October 8th, 2003

I eat babies

(no subject)

So I'm not taking the lexapro. Mom did urge me to go see someone, though. When next I go to the gynocologist (probably soon. I'm becoming very familiar with that exam room) I am to ask if he can recommend anyone. Lovely.

Problem is, I don't discuss the details of what goes on in my head (at least, that which might be relevant in determining if there is actually something wrong with my head) with 95% of the people I know, why on earth would I do so with a stranger? Particularly a stranger who is getting *paid* to listen to me babble? The mind boggles.
  • Current Mood
    my stomach hurts.
OMG

"My god, you blew up Congress!

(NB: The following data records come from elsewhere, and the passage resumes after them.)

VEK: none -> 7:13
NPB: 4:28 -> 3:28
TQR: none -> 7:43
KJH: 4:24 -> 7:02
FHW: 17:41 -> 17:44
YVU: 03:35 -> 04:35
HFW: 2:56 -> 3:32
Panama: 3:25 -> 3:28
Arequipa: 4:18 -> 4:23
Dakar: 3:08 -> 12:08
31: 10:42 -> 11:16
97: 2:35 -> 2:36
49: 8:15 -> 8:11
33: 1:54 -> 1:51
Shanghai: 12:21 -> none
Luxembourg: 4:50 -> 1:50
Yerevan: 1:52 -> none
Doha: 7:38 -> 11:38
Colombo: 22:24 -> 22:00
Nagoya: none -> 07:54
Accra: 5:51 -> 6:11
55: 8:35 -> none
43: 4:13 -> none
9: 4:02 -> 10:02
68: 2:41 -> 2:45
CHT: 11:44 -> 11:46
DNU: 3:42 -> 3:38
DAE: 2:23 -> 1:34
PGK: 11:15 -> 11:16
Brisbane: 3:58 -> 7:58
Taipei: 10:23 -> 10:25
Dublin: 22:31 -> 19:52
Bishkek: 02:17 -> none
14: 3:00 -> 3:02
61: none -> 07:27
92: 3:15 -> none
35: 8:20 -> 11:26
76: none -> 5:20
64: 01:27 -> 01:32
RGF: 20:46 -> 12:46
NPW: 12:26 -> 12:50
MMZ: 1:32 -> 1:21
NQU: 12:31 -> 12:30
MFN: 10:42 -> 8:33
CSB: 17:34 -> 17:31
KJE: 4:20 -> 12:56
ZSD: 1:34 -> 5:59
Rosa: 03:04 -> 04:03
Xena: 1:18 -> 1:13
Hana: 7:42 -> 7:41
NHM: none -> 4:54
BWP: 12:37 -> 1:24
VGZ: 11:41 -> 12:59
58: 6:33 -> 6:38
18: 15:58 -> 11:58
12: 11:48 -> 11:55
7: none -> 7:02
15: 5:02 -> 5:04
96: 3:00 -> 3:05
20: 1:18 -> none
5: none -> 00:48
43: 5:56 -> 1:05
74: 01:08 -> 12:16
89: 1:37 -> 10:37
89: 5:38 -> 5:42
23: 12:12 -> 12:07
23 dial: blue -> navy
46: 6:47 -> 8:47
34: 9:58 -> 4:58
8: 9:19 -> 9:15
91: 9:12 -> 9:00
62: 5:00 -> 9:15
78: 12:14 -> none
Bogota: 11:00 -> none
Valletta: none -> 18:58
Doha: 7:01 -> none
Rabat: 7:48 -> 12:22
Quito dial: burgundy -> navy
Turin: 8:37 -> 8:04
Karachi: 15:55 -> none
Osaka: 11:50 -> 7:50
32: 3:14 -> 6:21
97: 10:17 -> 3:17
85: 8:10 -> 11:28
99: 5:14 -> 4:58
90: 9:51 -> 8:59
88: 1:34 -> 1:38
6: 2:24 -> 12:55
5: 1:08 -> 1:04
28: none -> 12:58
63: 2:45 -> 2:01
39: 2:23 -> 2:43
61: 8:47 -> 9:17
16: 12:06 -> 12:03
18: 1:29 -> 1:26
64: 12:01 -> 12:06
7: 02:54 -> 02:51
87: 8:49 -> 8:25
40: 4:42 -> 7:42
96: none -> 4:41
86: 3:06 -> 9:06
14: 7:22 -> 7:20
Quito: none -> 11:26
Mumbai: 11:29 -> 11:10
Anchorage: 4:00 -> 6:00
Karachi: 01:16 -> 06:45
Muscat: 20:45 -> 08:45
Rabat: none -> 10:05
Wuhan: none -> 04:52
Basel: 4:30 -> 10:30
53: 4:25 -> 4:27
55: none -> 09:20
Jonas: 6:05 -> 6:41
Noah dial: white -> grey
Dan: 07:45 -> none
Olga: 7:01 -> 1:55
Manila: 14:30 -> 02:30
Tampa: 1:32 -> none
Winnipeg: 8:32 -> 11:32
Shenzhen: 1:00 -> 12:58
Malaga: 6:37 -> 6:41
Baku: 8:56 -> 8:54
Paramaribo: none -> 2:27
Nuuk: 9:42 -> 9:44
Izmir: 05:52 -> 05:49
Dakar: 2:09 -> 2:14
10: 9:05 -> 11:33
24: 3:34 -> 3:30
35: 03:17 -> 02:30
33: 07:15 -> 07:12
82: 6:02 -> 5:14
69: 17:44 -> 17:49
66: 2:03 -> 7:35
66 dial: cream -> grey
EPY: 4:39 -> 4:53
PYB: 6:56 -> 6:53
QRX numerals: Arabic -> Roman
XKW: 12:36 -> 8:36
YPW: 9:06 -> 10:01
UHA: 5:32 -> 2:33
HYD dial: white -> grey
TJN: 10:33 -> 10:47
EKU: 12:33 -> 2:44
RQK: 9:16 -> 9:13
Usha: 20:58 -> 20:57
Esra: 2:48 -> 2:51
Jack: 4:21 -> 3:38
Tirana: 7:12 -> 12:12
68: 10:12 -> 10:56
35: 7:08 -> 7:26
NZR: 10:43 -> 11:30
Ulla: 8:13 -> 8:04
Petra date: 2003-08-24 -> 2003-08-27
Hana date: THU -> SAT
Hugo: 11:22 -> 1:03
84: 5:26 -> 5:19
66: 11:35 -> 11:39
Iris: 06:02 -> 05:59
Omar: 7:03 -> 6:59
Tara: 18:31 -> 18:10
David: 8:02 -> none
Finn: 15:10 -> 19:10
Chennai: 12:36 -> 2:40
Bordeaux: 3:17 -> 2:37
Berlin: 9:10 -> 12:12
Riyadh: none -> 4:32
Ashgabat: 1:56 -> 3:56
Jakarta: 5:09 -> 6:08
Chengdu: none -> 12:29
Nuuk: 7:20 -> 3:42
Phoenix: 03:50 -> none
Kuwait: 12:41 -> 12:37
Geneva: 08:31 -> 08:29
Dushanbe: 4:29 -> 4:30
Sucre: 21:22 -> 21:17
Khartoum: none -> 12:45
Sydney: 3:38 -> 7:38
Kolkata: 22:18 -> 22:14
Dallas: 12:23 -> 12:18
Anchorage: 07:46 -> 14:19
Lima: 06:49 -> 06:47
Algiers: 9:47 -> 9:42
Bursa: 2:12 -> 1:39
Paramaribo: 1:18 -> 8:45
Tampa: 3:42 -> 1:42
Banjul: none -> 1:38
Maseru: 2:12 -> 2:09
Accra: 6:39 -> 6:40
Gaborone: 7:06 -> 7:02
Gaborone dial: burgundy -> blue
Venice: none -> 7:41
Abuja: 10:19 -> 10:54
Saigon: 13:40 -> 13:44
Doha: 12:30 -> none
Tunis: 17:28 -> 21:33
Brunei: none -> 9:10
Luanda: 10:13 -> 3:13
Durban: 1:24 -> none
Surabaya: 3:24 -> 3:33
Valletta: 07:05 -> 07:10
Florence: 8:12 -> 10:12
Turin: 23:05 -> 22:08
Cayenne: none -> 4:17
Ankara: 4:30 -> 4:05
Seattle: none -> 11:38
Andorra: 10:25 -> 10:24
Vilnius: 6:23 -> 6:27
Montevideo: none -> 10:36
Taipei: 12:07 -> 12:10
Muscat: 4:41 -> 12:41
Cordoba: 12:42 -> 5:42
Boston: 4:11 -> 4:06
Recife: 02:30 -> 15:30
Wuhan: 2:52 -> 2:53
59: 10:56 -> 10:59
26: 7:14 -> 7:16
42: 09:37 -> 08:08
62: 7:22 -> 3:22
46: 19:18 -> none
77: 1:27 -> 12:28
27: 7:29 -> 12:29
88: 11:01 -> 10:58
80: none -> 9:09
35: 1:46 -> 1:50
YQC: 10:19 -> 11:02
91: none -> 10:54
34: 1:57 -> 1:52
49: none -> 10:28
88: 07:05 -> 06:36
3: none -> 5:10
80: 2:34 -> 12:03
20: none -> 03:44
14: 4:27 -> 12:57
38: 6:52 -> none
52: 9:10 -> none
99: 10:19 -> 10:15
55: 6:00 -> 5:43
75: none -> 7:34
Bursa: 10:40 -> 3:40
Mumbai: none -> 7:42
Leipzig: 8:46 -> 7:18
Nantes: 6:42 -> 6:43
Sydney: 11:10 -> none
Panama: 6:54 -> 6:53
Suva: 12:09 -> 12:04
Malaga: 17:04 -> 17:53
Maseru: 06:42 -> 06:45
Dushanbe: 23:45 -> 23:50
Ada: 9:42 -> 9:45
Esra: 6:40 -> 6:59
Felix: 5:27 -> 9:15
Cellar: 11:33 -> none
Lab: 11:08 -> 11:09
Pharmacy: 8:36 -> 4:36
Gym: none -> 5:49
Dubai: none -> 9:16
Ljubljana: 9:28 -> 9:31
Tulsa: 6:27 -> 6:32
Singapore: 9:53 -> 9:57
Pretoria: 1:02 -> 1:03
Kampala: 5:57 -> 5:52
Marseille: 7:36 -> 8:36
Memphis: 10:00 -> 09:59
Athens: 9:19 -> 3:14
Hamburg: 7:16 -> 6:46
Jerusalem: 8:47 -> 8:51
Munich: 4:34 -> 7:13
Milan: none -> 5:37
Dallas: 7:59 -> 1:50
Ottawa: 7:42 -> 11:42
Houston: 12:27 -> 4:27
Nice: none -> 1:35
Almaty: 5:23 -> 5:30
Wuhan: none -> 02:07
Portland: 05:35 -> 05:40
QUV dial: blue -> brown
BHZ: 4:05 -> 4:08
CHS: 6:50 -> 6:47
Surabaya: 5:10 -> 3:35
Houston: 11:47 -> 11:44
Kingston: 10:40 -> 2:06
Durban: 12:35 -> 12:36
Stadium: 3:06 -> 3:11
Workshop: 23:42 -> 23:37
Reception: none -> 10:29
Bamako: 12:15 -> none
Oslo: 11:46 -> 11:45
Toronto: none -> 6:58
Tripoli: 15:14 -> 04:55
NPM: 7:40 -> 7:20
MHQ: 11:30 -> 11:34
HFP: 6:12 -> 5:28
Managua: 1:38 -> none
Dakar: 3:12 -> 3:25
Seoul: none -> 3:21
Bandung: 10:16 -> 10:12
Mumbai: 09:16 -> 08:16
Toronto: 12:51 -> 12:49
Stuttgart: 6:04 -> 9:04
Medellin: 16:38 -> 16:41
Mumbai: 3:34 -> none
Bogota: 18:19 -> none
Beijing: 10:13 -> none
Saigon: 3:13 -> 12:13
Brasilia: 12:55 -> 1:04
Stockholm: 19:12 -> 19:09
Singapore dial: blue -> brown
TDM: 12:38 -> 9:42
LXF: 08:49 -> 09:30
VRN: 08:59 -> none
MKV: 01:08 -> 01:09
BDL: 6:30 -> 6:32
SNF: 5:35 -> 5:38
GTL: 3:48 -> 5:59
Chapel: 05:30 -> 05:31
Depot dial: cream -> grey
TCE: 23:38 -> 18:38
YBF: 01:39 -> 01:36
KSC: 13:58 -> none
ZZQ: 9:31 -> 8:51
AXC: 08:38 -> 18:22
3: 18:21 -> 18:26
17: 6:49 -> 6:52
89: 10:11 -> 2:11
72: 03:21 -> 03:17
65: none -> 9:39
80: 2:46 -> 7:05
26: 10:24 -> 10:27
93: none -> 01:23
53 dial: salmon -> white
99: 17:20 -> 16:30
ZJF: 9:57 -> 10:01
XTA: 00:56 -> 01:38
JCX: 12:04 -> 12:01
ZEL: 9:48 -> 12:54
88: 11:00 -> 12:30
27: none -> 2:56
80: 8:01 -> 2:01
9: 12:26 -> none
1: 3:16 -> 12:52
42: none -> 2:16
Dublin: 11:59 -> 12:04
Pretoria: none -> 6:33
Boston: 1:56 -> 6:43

And...what IS that smell?" "Lilacs." - the Aventures of EstroJenn

jenni_the_odd: Little things please me.
jenni_the_odd: Like juice.
jenni_the_odd: And frogs.
ramaxela: And cock.
ramaxela: ...
ramaxela: I DIDN'T JUST SAY THAT.

Oh, but you did, Alex. You did.

Have taken tashasworld's advice, and am seeking to remedy my life with the use of chocolate.
Or was before my body decided that no, it wasn't having any chocolate either - this week it seems determined to immediately reject any form of food I attempt to give it. It frustrates me to no end that though I've been living off tea, coffee, the occasional bit of juice, and a whole lotta water for the past few days, I have lost NO WEIGHT. Not even a quarter of an inch from ANYWHERE.
The cramps sans actual period aren't making things much better, either. If my body were a seperate entity, I would keep it just barely alive in a cage and stab it every so often with glass shards on the end of a stick. It would deserve it.

My temperature is 99.7. I thought I would share that.